Chebureki: A love language

To my family, this recipe is more than a delicious set of instructions. Chebureki days were always a cause for celebration, given their amazing taste and how infrequently they were served.

The game my mother invented inspired by my grandmother’s recipe is a testament to its importance in my family. Whenever I missed Chebureki or needed cheering up, my mother would tap my head as if cracking an egg, playfully squeeze my cheeks to mimic kneading dough and make me into a Chebureki. My transformation into the perfect pastry brought joy and laughter, almost as much as eating the real thing.

My grandmother put so much time and effort into preparing this dish, it was a token of her love. The dough and filling she made from scratch never failed to fill us with joy. Now well into her 80s, my grandmother doesn't get into the kitchen as often, but we still made Chebureki together right before I left for college. It was a memorable and cherished experience for both of us.

Is it worth the effort?

In short, absolutely.
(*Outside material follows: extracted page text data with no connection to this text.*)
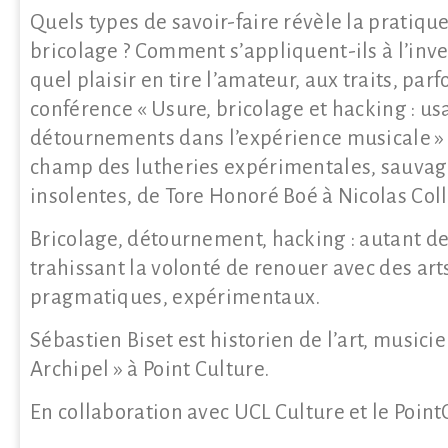
Quels types de savoir-faire révèle la pratiqu
bricolage ? Comment s’appliquent-ils à l’inv
quel plaisir en tire l’amateur, aux traits, parf
conférence « Usure, bricolage et hacking : us
détournements dans l’expérience musicale » 
champ des lutheries expérimentales, sauvages
insolentes, de Tore Honoré Boé à Nicolas Coll
Bricolage, détournement, hacking : autant d
trahissant la volonté de renouer avec des arts
pragmatiques, expérimentaux.
Sébastien Biset est historien de l’art, musicie
Archipel » à Point Culture.
En collaboration avec UCL Culture et le Point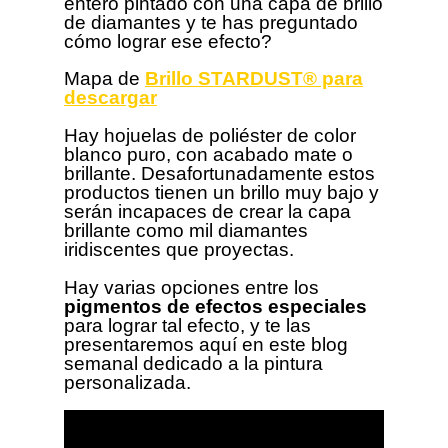
entero pintado con una capa de brillo
de diamantes y te has preguntado
cómo lograr ese efecto?
Mapa de
Brillo STARDUST® para
descargar
Hay hojuelas de poliéster de color
blanco puro, con acabado mate o
brillante. Desafortunadamente estos
productos tienen un brillo muy bajo y
serán incapaces de crear la capa
brillante como mil diamantes
iridiscentes que proyectas.
Hay varias opciones entre los
pigmentos de efectos especiales
para lograr tal efecto, y te las
presentaremos aquí en este blog
semanal dedicado a la pintura
personalizada.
Though it takes my Turkish grandmother hours to make Chebureki, the exorbitant effort is clear from the first bite; the soft crunch of the fried dough, the juicy drippings of beef, the unbeatable balance between the airy and rich components. 

With a name that translates to "tasty pastry" in Crimean Tartar language, Chebureki really is that good. For your own phenomenal, meaty indulgence, try your hand at my grandmother's traditional recipe.
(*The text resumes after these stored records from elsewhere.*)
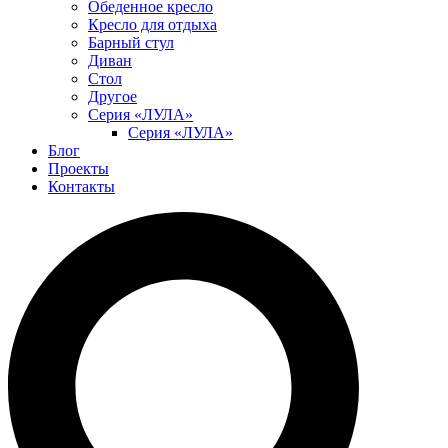
Обеденное кресло
Кресло для отдыха
Барный стул
Диван
Стол
Другое
Серия «ЛУЛА»
Серия «ЛУЛА»
Блог
Проекты
Контакты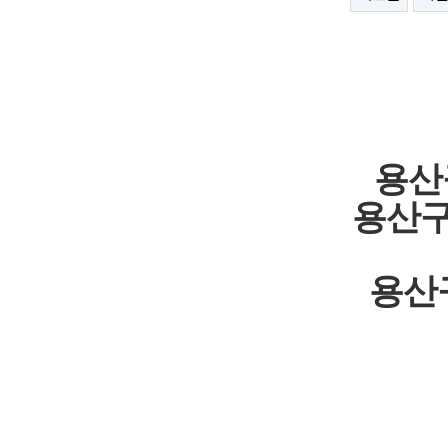
용산
용산구
용산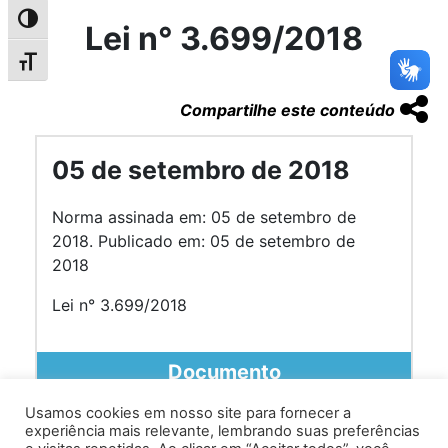
Alternar alto contraste
Lei n° 3.699/2018
Alternar tamanho da fonte
Compartilhe este conteúdo
05 de setembro de 2018
Norma assinada em: 05 de setembro de
2018. Publicado em: 05 de setembro de
2018
Lei n° 3.699/2018
Documento
Usamos cookies em nosso site para fornecer a
experiência mais relevante, lembrando suas preferências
  • Prep Time:2 hrs 30 mins
  • Cook Time:20 mins
  • Total Time:2 hrs 50 mins
  • Servings:6
  • Medium


  • 3 cups flour
  • 1 cup warm water
  • 1 teaspoon salt
  • 1/2 tablespoon vinegar
  • 1 egg
  • 300 grams ground beef
  • 1 large onion
  • 1/2 cup water
  • 1 teaspoon salt
  • 1 teaspoon pepper
  • 1 cup oil
Deniz Yoruk
  • Step 1

    Sift 3 cups of flour and 1 teaspoon of salt into a large bowl. Crack one egg on top of the dry ingredients.

  • Step 2

    Slowly add 1 cup of warm water to the dry mixture, along with 1/2 tablespoon vinegar. Knead the dough until no longer sticky.

  • Step 3

    Cover the bowl with a cloth and let the dough rest for one hour.

  • Step 4

    While the dough rests, grate a large onion in a mixing bowl.

  • Step 5

    Add half cup of water, salt, pepper and ground beef into a large bowl and combine well.

  • Step 6

    Take a walnut-sized piece of the dough and roll it out with a rolling pin until 7-8 inches in diameter. Use extra flour to prevent sticking.

  • Step 7

    Add one tablespoon of the meat filling to the dough and distribute evenly using your hands.

  • Step 8

    Put water along the edges of the dough and fold the dough in half into a semicircle. Pinch the dough around the edges to seal.

  • Step 9

    Heat oil and deep fry the Cheburekis for 3-4 minutes, flipping halfway, until both sides are golden brown. Serve fresh for guaranteed deliciousness!